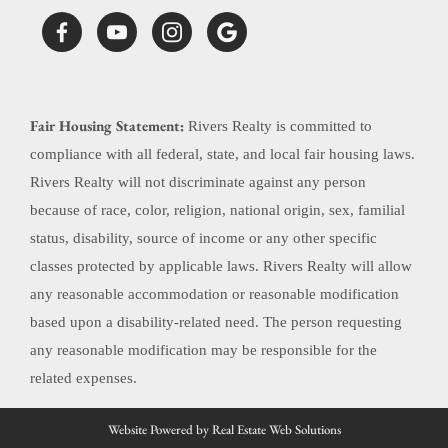
Fair Housing Statement:
Rivers Realty is committed to
compliance with all federal, state, and local fair housing laws.
Rivers Realty will not discriminate against any person
because of race, color, religion, national origin, sex, familial
status, disability, source of income or any other specific
classes protected by applicable laws. Rivers Realty will allow
any reasonable accommodation or reasonable modification
based upon a disability-related need. The person requesting
any reasonable modification may be responsible for the
related expenses.
Website Powered by Real Estate Web Solutions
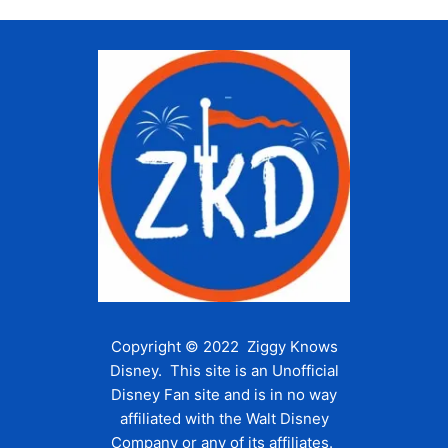
Copyright © 2022 Ziggy Knows
Disney. This site is an Unofficial
Disney Fan site and is in no way
affiliated with the Walt Disney
Company or any of its affiliates.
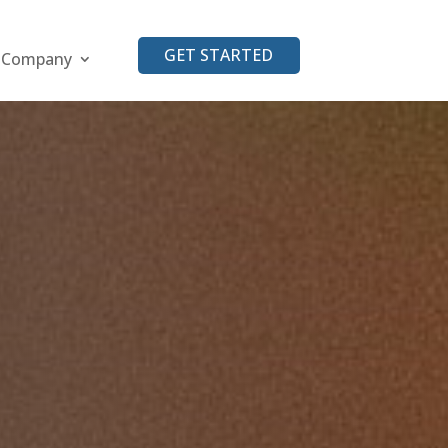
GET STARTED
Company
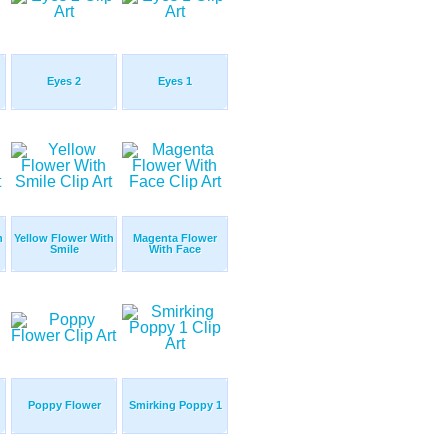
Eyes 2
Eyes 1
h
Yellow Flower With
Magenta Flower
Smile
With Face
Poppy Flower
Smirking Poppy 1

━━━━━━━━

WHAT YOU WILL DO:
Leave the pictures out and output all of the data verbatim.

RESULT:
Fair Housing Statement:
Rivers Realty is committed to
compliance with all federal, state, and local fair housing laws.
Rivers Realty will not discriminate against any person
because of race, color, religion, national origin, sex, familial
status, disability, source of income or any other specific
classes protected by applicable laws. Rivers Realty will allow
any reasonable accommodation or reasonable modification
based upon a disability-related need. The person requesting
any reasonable modification may be responsible for the
related expenses.
Website Powered by Real Estate Web Solutions
Copyright © 2022 Ziggy Knows
Disney. This site is an Unofficial
Disney Fan site and is in no way
affiliated with the Walt Disney
Company or any of its affiliates.
GET STARTED
Company
Eyes 2
Eyes 1
h
Yellow Flower With
Magenta Flower
Smile
With Face
Poppy Flower
Smirking Poppy 1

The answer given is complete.